See, that's where we are at odds.

The latter set are not homographs - they are similar, confusable, or 
whatever name you'd like to give two (or more) characters, for which the 
set of shapes is merely *overlapping*. That is, some fonts, in some 
magnification may (!) render these pixel for pixel identically, but most 
fonts in most magnifications will (!) render them as distinguishable. 
That's not a homograph.

A homograph is Tamil letter KA and Tamil digit 1. Those look exactly 
alike (they are the same mark on paper) but because we need to strictly 
distinguish letters and digits in computing (for parsing and number 
processing), we now have two code points for this pair of homographs. (I 
and my colleagues sometimes use homoglyph, but in this discussion I have 
used homograph exclusively).

> The confusion is the present case is not that ARABIC LETTER BEH WITH 
> HAMZA ABOVE U+08A1 is a homograph of ARABIC LETTER BEH U+0628 followed 
> by ARABIC HAMZA ABOVE U+0654; that the two are homographs seems 
> perfectly reasonable. It's that they don't appear to be "interestingly 
> related" in the way one would expect given their names, and given the 
> apparent semantics of each. 

As the discussion above makes clear, homographs often have an 
"interesting" relation, but it's not always a formal one in terms of a 
normalization between the two. In fact, in the example I gave, you 
wouldn't want a normalization, because that would effectively destroy 
the ability to designate one a letter (KA) and one a digit (1).

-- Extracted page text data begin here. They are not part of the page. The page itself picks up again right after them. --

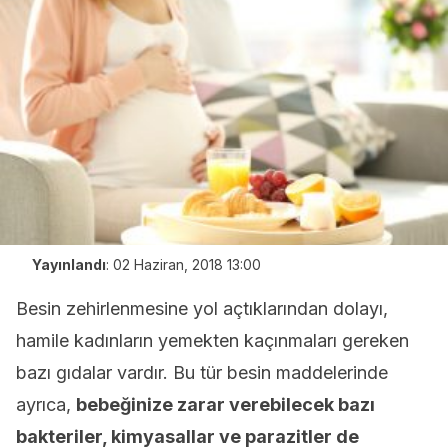
Yayınlandı
:
02 Haziran, 2018 13:00
Besin zehirlenmesine yol açtıklarından dolayı,
hamile kadınların yemekten kaçınmaları gereken
bazı gıdalar vardır. Bu tür besin maddelerinde
ayrıca,
bebeğinize zarar verebilecek bazı
bakteriler, kimyasallar ve parazitler de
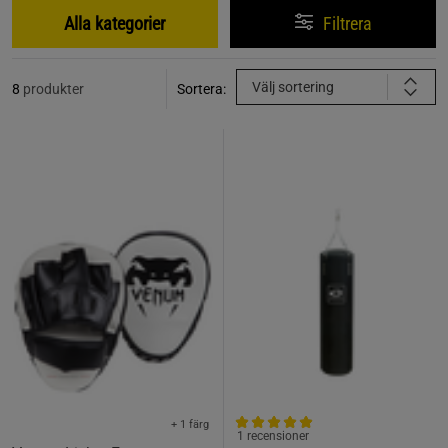
Alla kategorier
Filtrera
Välj sortering
8
produkter
Sortera:
+ 1 färg
1 recensioner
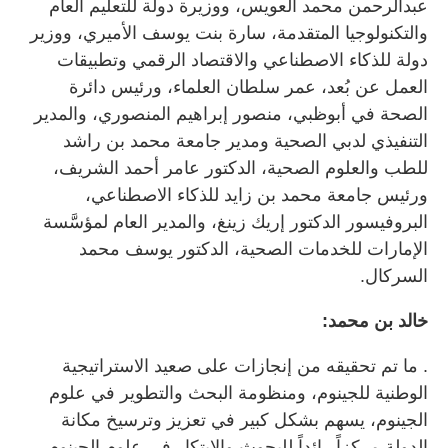
عبدالرحمن محمد العويس، ووزيرة دولة للتعليم العام
والتكنولوجيا المتقدمة، سارة بنت يوسف الأميري، ووزير
دولة للذكاء الاصطناعي والاقتصاد الرقمي وتطبيقات
العمل عن بُعد، عمر سلطان العلماء، ورئيس دائرة
الصحة في أبوظبي، منصور إبراهيم المنصوري، والمدير
التنفيذي لدبي الصحية ومدير جامعة محمد بن راشد
للطب والعلوم الصحية، الدكتور عامر أحمد الشريف،
ورئيس جامعة محمد بن زايد للذكاء الاصطناعي،
البروفيسور الدكتور إريك زينغ، والمدير العام لمؤسَّسة
الإمارات للخدمات الصحية، الدكتور يوسف محمد
السركال.
خالد بن محمد:
. ما تم تحقيقه من إنجازات على صعيد الاستراتيجية
الوطنية للجينوم، ومنظومة البحث والتطوير في علوم
الجينوم، يسهم بشكل كبير في تعزيز وترسيخ مكانة
الدولة مركزاً رائداً للبحوث والابتكار في علوم الجينوم.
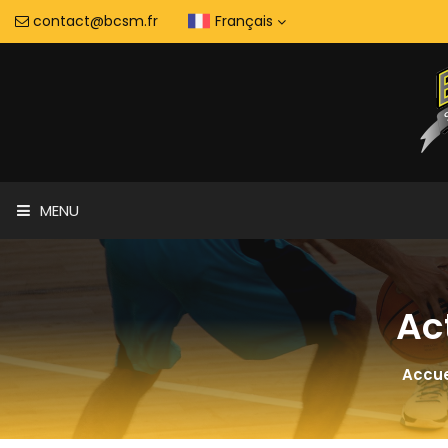
contact@bcsm.fr
Français
MENU
Ac
Accue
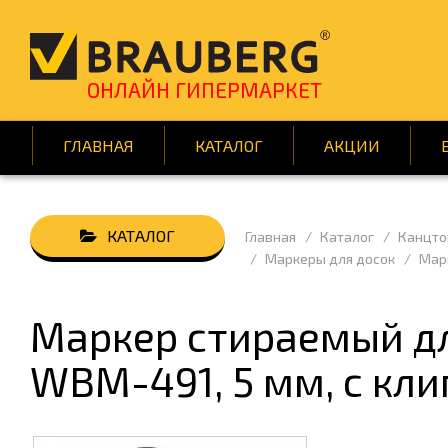
ОНЛАЙН ГИПЕРМАРКЕТ
ГЛАВНАЯ
КАТАЛОГ
АКЦИИ
Главная
Каталог
Канцто
АВТОТОВАРЫ
БУМАГ
Маркеры для досок
Марк
ВСЁ ДЛЯ КЛИНИНГА
ДЕМОО
ДОМ И САД
ИГРЫ 
Маркер стираемый дл
КНИГИ
КРАСОТ
WBM-491, 5 мм, с кли
ПОДАРКИ И ПРАЗДНИК
ПОСУД
СРЕДСТВА ИНДИВИД. ЗАЩИТЫ
ТЕХНИ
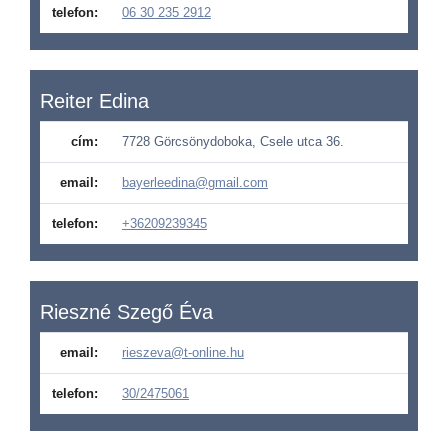
telefon:
06 30 235 2912
Reiter Edina
cím:
7728 Görcsönydoboka, Csele utca 36.
email:
bayerleedina@gmail.com
telefon:
+36209239345
Rieszné Szegő Éva
email:
rieszeva@t-online.hu
telefon:
30/2475061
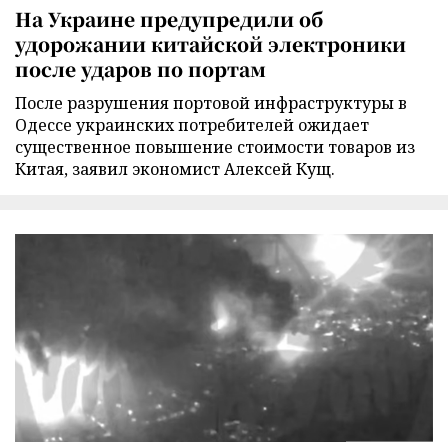
На Украине предупредили об
удорожании китайской электроники
после ударов по портам
После разрушения портовой инфраструктуры в
Одессе украинских потребителей ожидает
существенное повышение стоимости товаров из
Китая, заявил экономист Алексей Кущ.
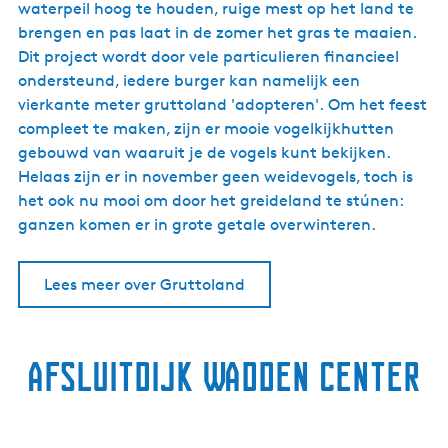
waterpeil hoog te houden, ruige mest op het land te
brengen en pas laat in de zomer het gras te maaien.
Dit project wordt door vele particulieren financieel
ondersteund, iedere burger kan namelijk een
vierkante meter gruttoland 'adopteren'. Om het feest
compleet te maken, zijn er mooie vogelkijkhutten
gebouwd van waaruit je de vogels kunt bekijken.
Helaas zijn er in november geen weidevogels, toch is
het ook nu mooi om door het greideland te stúnen:
ganzen komen er in grote getale overwinteren.
Lees meer over Gruttoland
Afsluitdijk Wadden Center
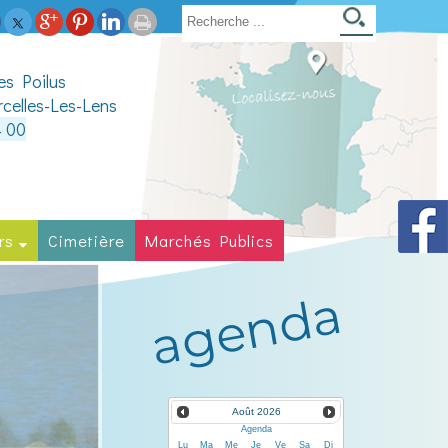
des Poilus
elles-Les-Lens
4 00
rs
Cimetière
Marchés Publics
agenda
Amateu
décou
Août
2026
Agenda
Lu
Ma
Me
Je
Ve
Sa
Di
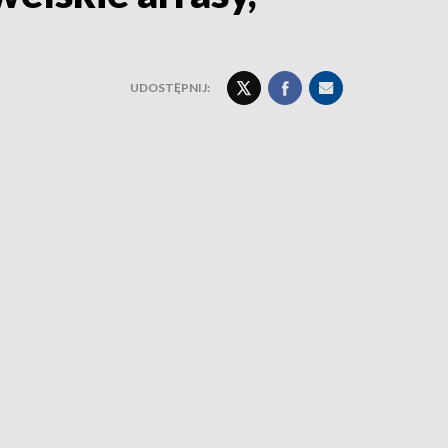
UDOSTĘPNIJ:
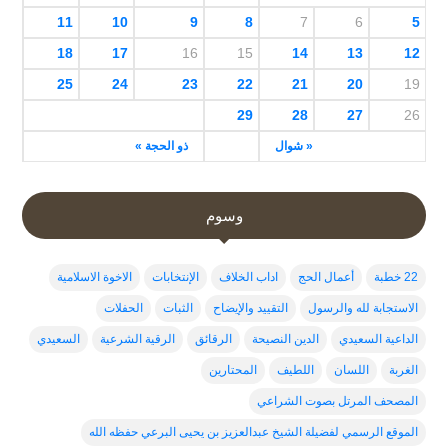
11
10
9
8
7
6
5
18
17
16
15
14
13
12
25
24
23
22
21
20
19
29
28
27
26
« شوال
ذو الحجة »
وسوم
22 خطبة
أعمال الحج
اداب الخلاف
الإنتخابات
الاخوة الاسلامية
الاستجابة لله والرسول
التقييد والإيضاح
الثبات
الحفلات
الداعية السعيدي
الدين النصيحة
الرقائق
الرقية الشرعية
السعيدي
الغربة
اللسان
اللطيف
المحتارين
المصحف المرتل بصوت الشراعي
الموقع الرسمي لفضيلة الشيخ عبدالعزيز بن يحيى البرعي حفظه الله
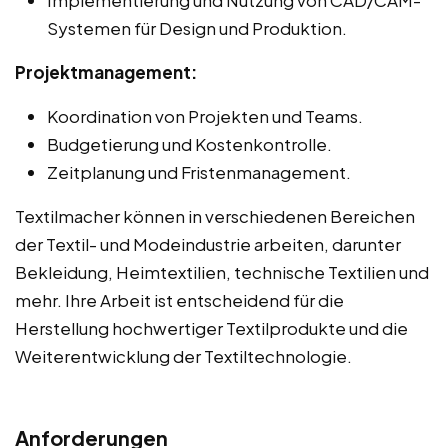
Systemen für Design und Produktion.
Projektmanagement:
Koordination von Projekten und Teams.
Budgetierung und Kostenkontrolle.
Zeitplanung und Fristenmanagement.
Textilmacher können in verschiedenen Bereichen
der Textil- und Modeindustrie arbeiten, darunter
Bekleidung, Heimtextilien, technische Textilien und
mehr. Ihre Arbeit ist entscheidend für die
Herstellung hochwertiger Textilprodukte und die
Weiterentwicklung der Textiltechnologie.
Anforderungen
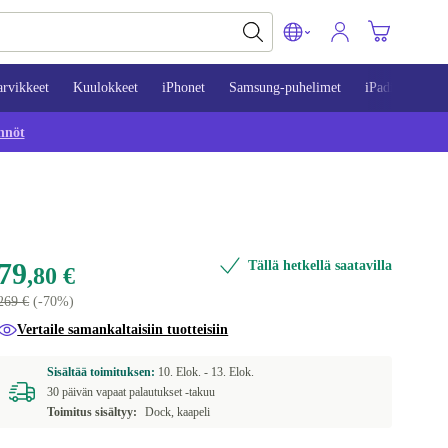
arvikkeet
Kuulokkeet
iPhonet
Samsung-puhelimet
iPadit
Mac
nnöt
79
Tällä hetkellä saatavilla
,80 €
269 €
(-70%)
Vertaile samankaltaisiin tuotteisiin
Sisältää toimituksen:
10. Elok. -
13. Elok.
30 päivän vapaat palautukset -takuu
Toimitus sisältyy:
Dock, kaapeli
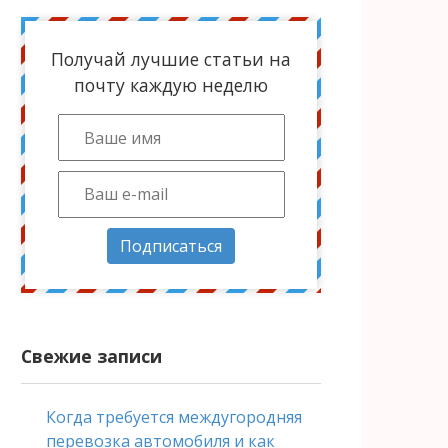
Получай лучшие статьи на
почту каждую неделю
Подписаться
Свежие записи
Когда требуется междугородняя
перевозка автомобиля и как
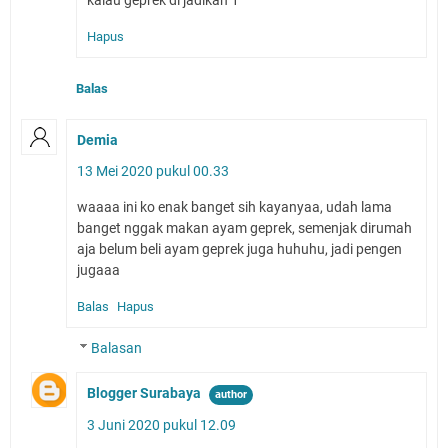
kalau geprek di jadikan 1
Hapus
Balas
Demia
13 Mei 2020 pukul 00.33
waaaa ini ko enak banget sih kayanyaa, udah lama
banget nggak makan ayam geprek, semenjak dirumah
aja belum beli ayam geprek juga huhuhu, jadi pengen
jugaaa
Balas
Hapus
Balasan
Blogger Surabaya
3 Juni 2020 pukul 12.09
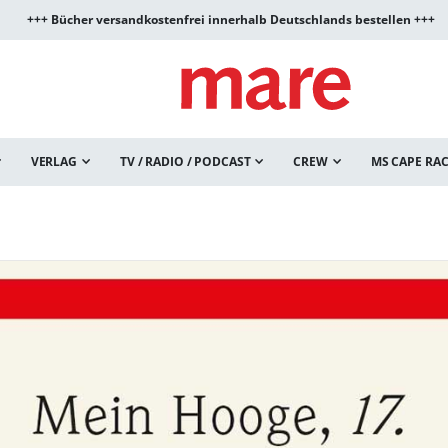
+++ Bücher versandkostenfrei innerhalb Deutschlands bestellen +++
VERLAG
TV / RADIO / PODCAST
CREW
MS CAPE RA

What you call an "interesting relation" is really canonical equivalence. 
Canonical equivalence asserts that there is only the weakest reason to 
have two coded representation, the reason often being that some contexts 
(legacy) require a single code point, while other contexts can equally 
well handle a sequence.

So, by having a relation between sequence <base, mark> and single 
element sequence <composite> Unicode asserts that in those cases there 
isn't a reason to make a distinction and using either encoding should 
lead to the same effect.

This assertion is generally made for accent, grave accent, dot above, 
cedilla, tilde above and a whole number of other accent marks. The 
assertion is NOT made for stroke, bar, slash, reverse slash overlay, 
hook, reverse hook and a whole number of other -attached- marks; even if 
composites of the latter are named using the same "WITH xxxx mark" 
construction as the former.

So the naming convention is not a guide!

(It's also important not to be lured into thinking of combining marks as 
a lego set for glyph buiding - on the whole, they
  really don't function that way, even if in some areas, like math, and 
certain separable marks in Latin, look like they do).
> So here are the questions I'd really like to understand the answers to:
>
> 1. Is there some semantic relationship between LATIN SMALL LETTER U 
> WITH DIARESIS U+00FC and LATIN SMALL LETTER U U+0075 followed by 
> COMBINING DIARESIS U+0308 that does not exist between ARABIC LETTER 
> BEH WITH HAMZA ABOVE U+08A1 and ARABIC LETTER BEH U+0628 followed by 
> ARABIC HAMZA ABOVE U+0654? If so, is there some documented way to know 
> this beyond examination of their names (which obviously would give one 
> the wrong impression in this case)?

Unicode, as a general principle, treats the Arabic script as 
not-decomposable. I'm a bit at a loss to where that is documented, other 
than in the relevant chapter of the book - I know it from having lived 
through the relevant discussions on the UTC over the decades.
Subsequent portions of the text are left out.